[Items from a dataset]
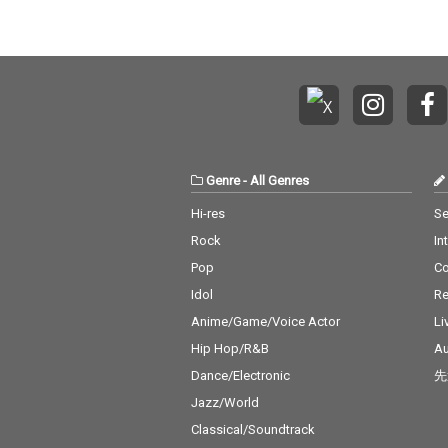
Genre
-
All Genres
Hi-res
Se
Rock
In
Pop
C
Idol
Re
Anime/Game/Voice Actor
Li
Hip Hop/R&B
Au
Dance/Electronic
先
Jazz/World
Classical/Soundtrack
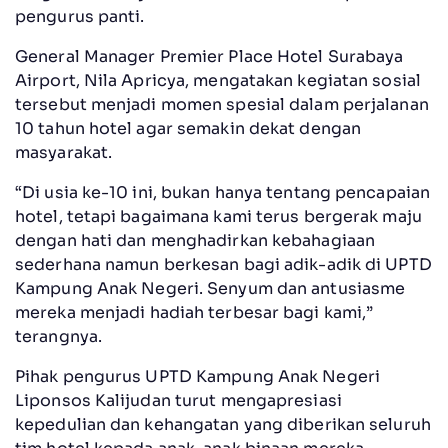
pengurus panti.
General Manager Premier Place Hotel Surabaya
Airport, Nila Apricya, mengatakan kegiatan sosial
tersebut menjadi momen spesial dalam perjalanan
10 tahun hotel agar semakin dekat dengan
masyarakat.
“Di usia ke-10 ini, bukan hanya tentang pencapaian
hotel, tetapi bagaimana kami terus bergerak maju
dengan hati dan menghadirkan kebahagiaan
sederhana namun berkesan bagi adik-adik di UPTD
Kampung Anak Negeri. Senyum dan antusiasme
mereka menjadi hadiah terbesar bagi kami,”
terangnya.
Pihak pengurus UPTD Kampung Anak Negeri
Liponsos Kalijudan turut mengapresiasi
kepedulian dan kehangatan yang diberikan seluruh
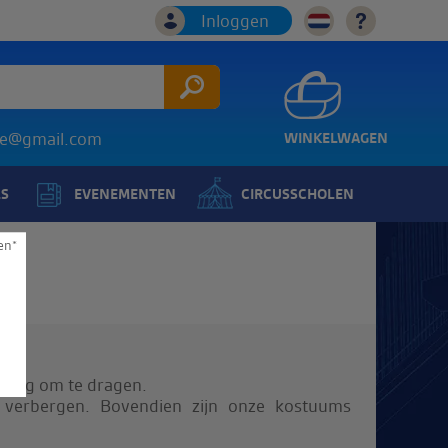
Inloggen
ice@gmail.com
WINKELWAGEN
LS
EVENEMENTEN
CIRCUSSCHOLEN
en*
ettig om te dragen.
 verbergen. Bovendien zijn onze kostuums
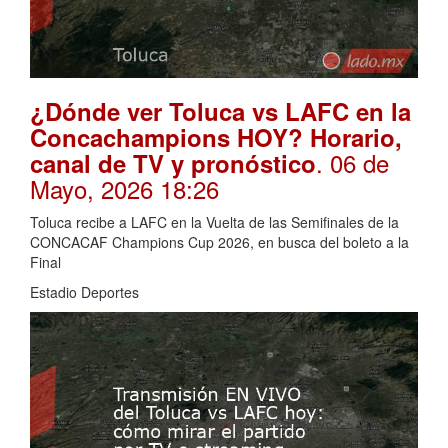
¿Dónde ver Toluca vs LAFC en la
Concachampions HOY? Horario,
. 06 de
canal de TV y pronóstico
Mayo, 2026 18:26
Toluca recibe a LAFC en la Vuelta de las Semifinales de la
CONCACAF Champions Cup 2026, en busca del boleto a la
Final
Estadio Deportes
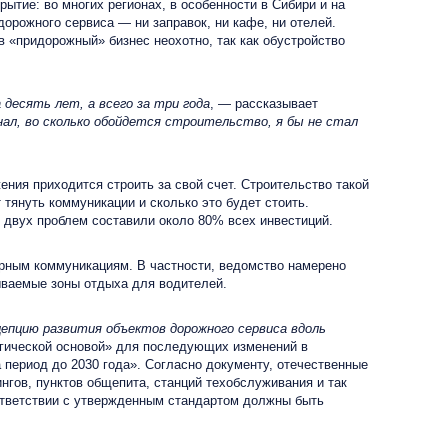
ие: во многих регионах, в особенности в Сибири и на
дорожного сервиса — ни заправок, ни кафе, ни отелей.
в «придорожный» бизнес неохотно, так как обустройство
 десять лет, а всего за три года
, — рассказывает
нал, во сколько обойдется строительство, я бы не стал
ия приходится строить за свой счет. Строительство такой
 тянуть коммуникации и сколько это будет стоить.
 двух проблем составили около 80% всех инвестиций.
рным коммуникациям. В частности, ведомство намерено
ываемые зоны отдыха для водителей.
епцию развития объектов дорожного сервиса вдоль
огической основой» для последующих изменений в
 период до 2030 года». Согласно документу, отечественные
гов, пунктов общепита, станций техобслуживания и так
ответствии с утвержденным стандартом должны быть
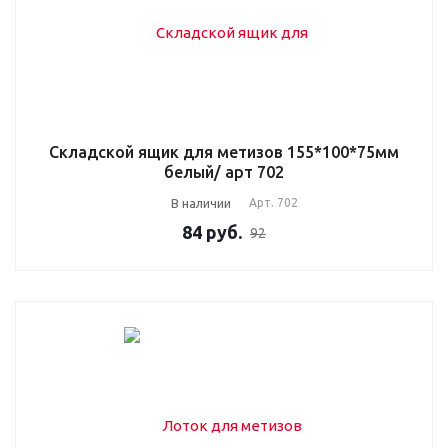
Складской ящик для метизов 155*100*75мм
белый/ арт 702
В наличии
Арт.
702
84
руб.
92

WHAT TO DO.
Above are the records; return the lines in them from the one with "dengan hati dan menghadirkan kebahagiaan" to the one with "период до 2030", inclusive, exactly and without images.

ANSWER SECTION.
dengan hati dan menghadirkan kebahagiaan
sederhana namun berkesan bagi adik-adik di UPTD
Kampung Anak Negeri. Senyum dan antusiasme
mereka menjadi hadiah terbesar bagi kami,”
terangnya.
Pihak pengurus UPTD Kampung Anak Negeri
Liponsos Kalijudan turut mengapresiasi
kepedulian dan kehangatan yang diberikan seluruh
Inloggen
ice@gmail.com
WINKELWAGEN
LS
EVENEMENTEN
CIRCUSSCHOLEN
en*
ettig om te dragen.
 verbergen. Bovendien zijn onze kostuums
¿Dónde ver Toluca vs LAFC en la
Concachampions HOY? Horario,
. 06 de
canal de TV y pronóstico
Mayo, 2026 18:26
Toluca recibe a LAFC en la Vuelta de las Semifinales de la
CONCACAF Champions Cup 2026, en busca del boleto a la
Final
Estadio Deportes
ие: во многих регионах, в особенности в Сибири и на
дорожного сервиса — ни заправок, ни кафе, ни отелей.
в «придорожный» бизнес неохотно, так как обустройство
 десять лет, а всего за три года
, — рассказывает
нал, во сколько обойдется строительство, я бы не стал
ия приходится строить за свой счет. Строительство такой
 тянуть коммуникации и сколько это будет стоить.
 двух проблем составили около 80% всех инвестиций.
рным коммуникациям. В частности, ведомство намерено
ываемые зоны отдыха для водителей.
епцию развития объектов дорожного сервиса вдоль
огической основой» для последующих изменений в
 период до 2030 года». Согласно документу, отечественные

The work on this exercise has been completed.